# What is being asked:
Could you please retype exactly the lines from the start of the records below through the line that contains "Grupo Independente", both included, and leave out the pictures?

Data for processing START

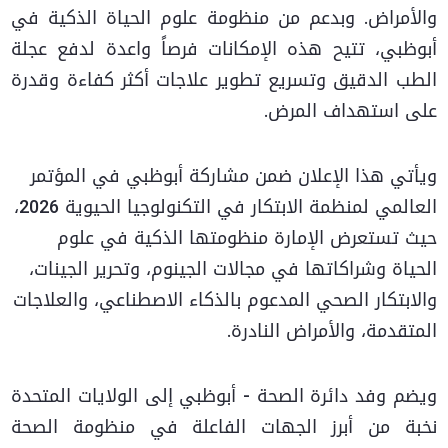
والأمراض. وبدعم من منظومة علوم الحياة الذكية في
أبوظبي، تتيح هذه الإمكانات فرصاً واعدة لدفع عجلة
الطب الدقيق وتسريع تطوير علاجات أكثر كفاءة وقدرة
على استهداف المرض.
ويأتي هذا الإعلان ضمن مشاركة أبوظبي في المؤتمر
العالمي لمنظمة الابتكار في التكنولوجيا الحيوية 2026،
حيث تستعرض الإمارة منظومتها الذكية في علوم
الحياة وشراكاتها في مجالات الجينوم، وتحرير الجينات،
والابتكار الصحي المدعوم بالذكاء الاصطناعي، والعلاجات
المتقدمة، والأمراض النادرة.
ويضم وفد دائرة الصحة - أبوظبي إلى الولايات المتحدة
نخبة من أبرز الجهات الفاعلة في منظومة الصحة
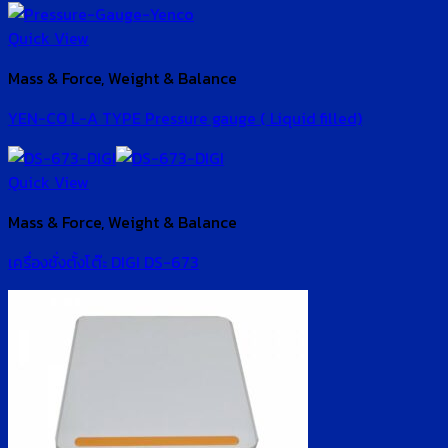
Quick View
Mass & Force, Weight & Balance
YEN-CO L-A TYPE Pressure gauge ( Liquid filled)
Quick View
Mass & Force, Weight & Balance
เครื่องชั่งตั้งโต๊ะ DIGI DS-673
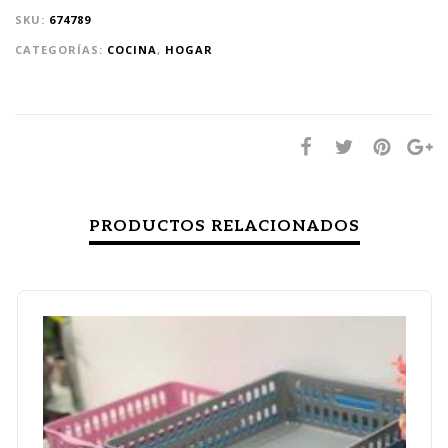
SKU:
674789
CATEGORÍAS:
COCINA
,
HOGAR
PRODUCTOS RELACIONADOS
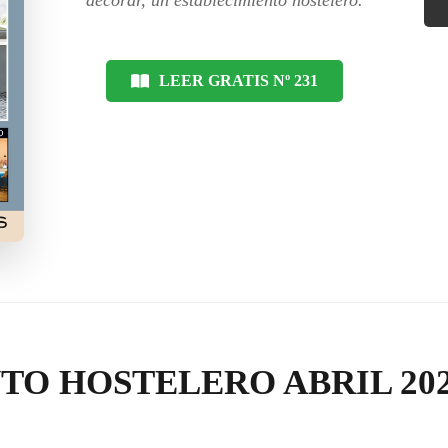
LEER GRATIS Nº 231
TO HOSTELERO ABRIL 20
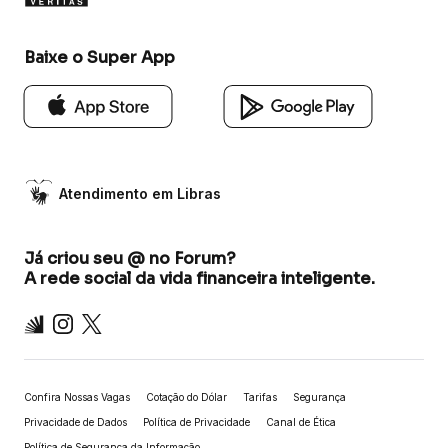
Baixe o Super App
Atendimento em Libras
Já criou seu @ no Forum?
A rede social da vida financeira inteligente.
Inter
Instagram
X
Confira Nossas Vagas
Cotação do Dólar
Tarifas
Segurança
Privacidade de Dados
Política de Privacidade
Canal de Ética
Política de Segurança da Informação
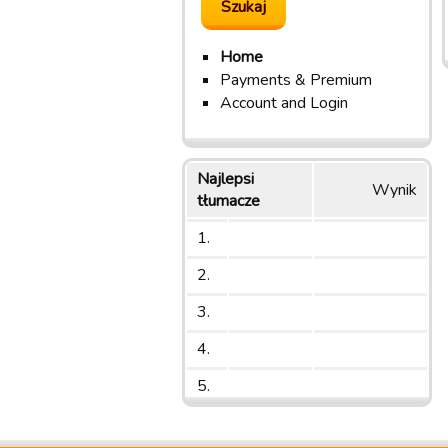
Home
Payments & Premium
Account and Login
Najlepsi
Wynik
tłumacze
1.
2.
3.
4.
5.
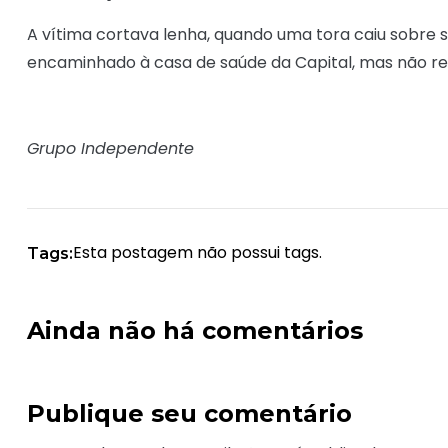
A vítima cortava lenha, quando uma tora caiu sobre se
encaminhado à casa de saúde da Capital, mas não res
Grupo Independente
Esta postagem não possui tags.
Tags:
Ainda não há comentários
Publique seu comentário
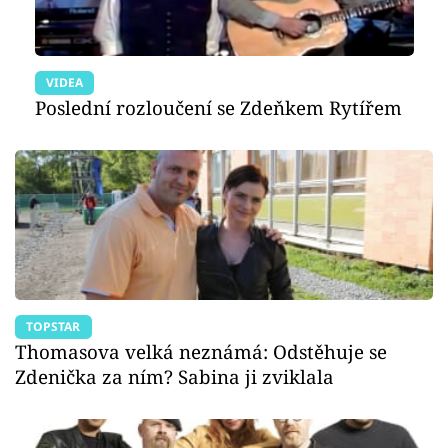
VIDEA
Poslední rozloučení se Zdeňkem Rytířem
TOPSTAR
Thomasova velká neznámá: Odstěhuje se
Zdenička za ním? Sabina ji zviklala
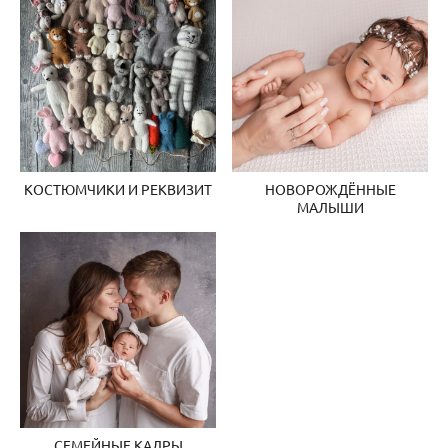
КОСТЮМЧИКИ И РЕКВИЗИТ
НОВОРОЖДЁННЫЕ
МАЛЫШИ
СЕМЕЙНЫЕ КАДРЫ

Data for processing END

# Exercise result:
والأمراض. وبدعم من منظومة علوم الحياة الذكية في
أبوظبي، تتيح هذه الإمكانات فرصاً واعدة لدفع عجلة
الطب الدقيق وتسريع تطوير علاجات أكثر كفاءة وقدرة
على استهداف المرض.
ويأتي هذا الإعلان ضمن مشاركة أبوظبي في المؤتمر
العالمي لمنظمة الابتكار في التكنولوجيا الحيوية 2026،
حيث تستعرض الإمارة منظومتها الذكية في علوم
الحياة وشراكاتها في مجالات الجينوم، وتحرير الجينات،
والابتكار الصحي المدعوم بالذكاء الاصطناعي، والعلاجات
المتقدمة، والأمراض النادرة.
ويضم وفد دائرة الصحة - أبوظبي إلى الولايات المتحدة
نخبة من أبرز الجهات الفاعلة في منظومة الصحة
Quick View
Mass & Force, Weight & Balance
YEN-CO L-A TYPE Pressure gauge ( Liquid filled)
Quick View
Mass & Force, Weight & Balance
เครื่องชั่งตั้งโต๊ะ DIGI DS-673
SKU:
674789
CATEGORÍAS:
COCINA
,
HOGAR
PRODUCTOS RELACIONADOS
LEER GRATIS Nº 231
TO HOSTELERO ABRIL 20
Baixe o Super App
Atendimento em Libras
Já criou seu @ no Forum?
A rede social da vida financeira inteligente.
Inter
Instagram
X
Confira Nossas Vagas
Cotação do Dólar
Tarifas
Segurança
Privacidade de Dados
Política de Privacidade
Canal de Ética
Política de Segurança da Informação
Home
Payments & Premium
Account and Login
Najlepsi
Wynik
tłumacze
1.
2.
3.
4.
5.
A vítima cortava lenha, quando uma tora caiu sobre se
encaminhado à casa de saúde da Capital, mas não res
Grupo Independente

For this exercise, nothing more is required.